What prompted these thoughts?  I took my cat to the vet because he’s been ill the past twelve days.  He’s fourteen, has cardiac problems, and now has bladder stones.  The vet is consulting the cardiologist to see if he’s a surgical candidate.  It made me wonder about quality of life versus the number. I stitched my way through the notion that prolonging life just to blow out another candle is always the answer. I live in a state where physician assisted death is legal.  It’s a topic of discussion in schools teaching future healthcare professionals. It’s a topic taught in bioethics and health humanities programs.  There’s no escaping the issue, and yet how often do we actually think about it?

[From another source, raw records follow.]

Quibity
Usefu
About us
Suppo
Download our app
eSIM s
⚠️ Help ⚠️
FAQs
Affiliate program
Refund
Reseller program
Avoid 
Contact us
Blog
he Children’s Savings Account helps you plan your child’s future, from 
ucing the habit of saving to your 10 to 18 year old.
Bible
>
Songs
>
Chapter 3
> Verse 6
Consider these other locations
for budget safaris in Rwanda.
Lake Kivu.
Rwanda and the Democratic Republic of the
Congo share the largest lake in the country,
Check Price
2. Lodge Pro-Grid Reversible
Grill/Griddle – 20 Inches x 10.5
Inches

I’m not equating the life of a feline to the life of a human.  I am saying our attachment to sentient beings is real.  I’m saying every day when I awake, I get to interact with my family, my pets, and creatures I can’t/don’t see.  I don’t expect life.  I do hope for it and take measures to make it more the probability than the possibility. My goal isn’t to be morose, but real.

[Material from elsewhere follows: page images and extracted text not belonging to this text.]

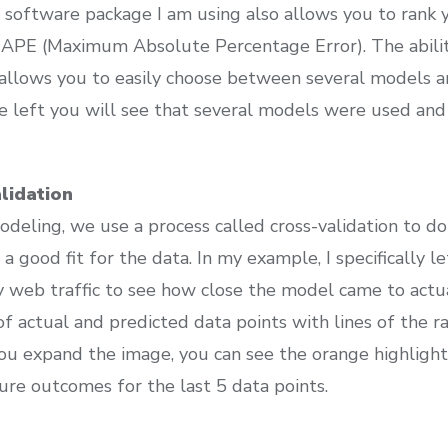
 software package I am using also allows you to rank
MAPE (Maximum Absolute Percentage Error). The abilit
allows you to easily choose between several models a
he left you will see that several models were used an
lidation
odeling, we use a process called cross-validation to 
 a good fit for the data. In my example, I specifically l
 web traffic to see how close the model came to act
of actual and predicted data points with lines of the 
 you expand the image, you can see the orange highlig
ure outcomes for the last 5 data points.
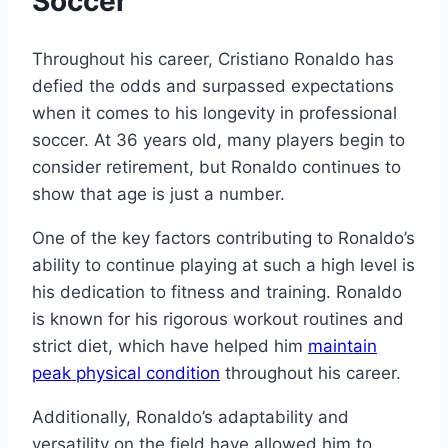
Soccer
Throughout his career, Cristiano Ronaldo has
defied the odds and surpassed expectations
when it comes to his longevity in professional
soccer. At 36 years old, many players begin to
consider retirement, but Ronaldo continues to
show that age is just a number.
One of the key factors contributing to Ronaldo’s
ability to continue playing at such a high level is
his dedication to fitness and training. Ronaldo
is known for his rigorous workout routines and
strict diet, which have helped him
maintain
peak physical condition
throughout his career.
Additionally, Ronaldo’s adaptability and
versatility on the field have allowed him to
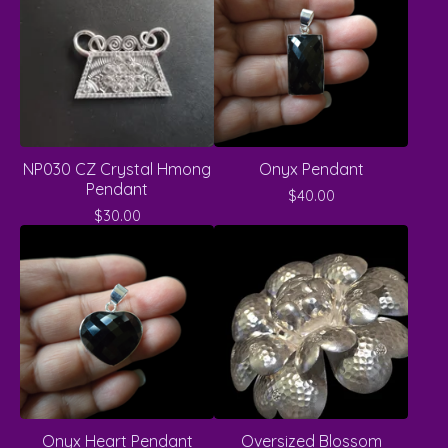
NP030 CZ Crystal Hmong
Onyx Pendant
Pendant
$
40.00
$
30.00
Onyx Heart Pendant
Oversized Blossom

We can pray during our meditation in hopes of altering an unknown outcome.  We can send healing energy hoping to reinforce the natural forces adding to life, but we can’t ever know if it was received or the impact it had on the outcome, so we rely on faith.

Thanks for letting me rant, reason, and ramble.

We’ll Go Round in Circles

I love the mystery of the mind.  I never know where I will go when I begin my meditation.  I light the candle, start the music, and sit down at the table.  I say a prayer, lift the needle and thread, and begin the practice.  It takes a few moments to enter a place of rhythm and calm.

The stitches progress and today I’m especially aware of the shape I’m stitching. I’m in love with circles. I have very few works of art where I don’t incorporate circles.  One of my mentors, noted anthropologist Angeles Arrien wrote a book titled Signs of Life: the Five Universal Shapes and How to Use Them.  The five universal shapes are circle, square, triangle, cross, and spiral.  Like numbers and colors, we all have a shape we’re drawn to…mine is circles.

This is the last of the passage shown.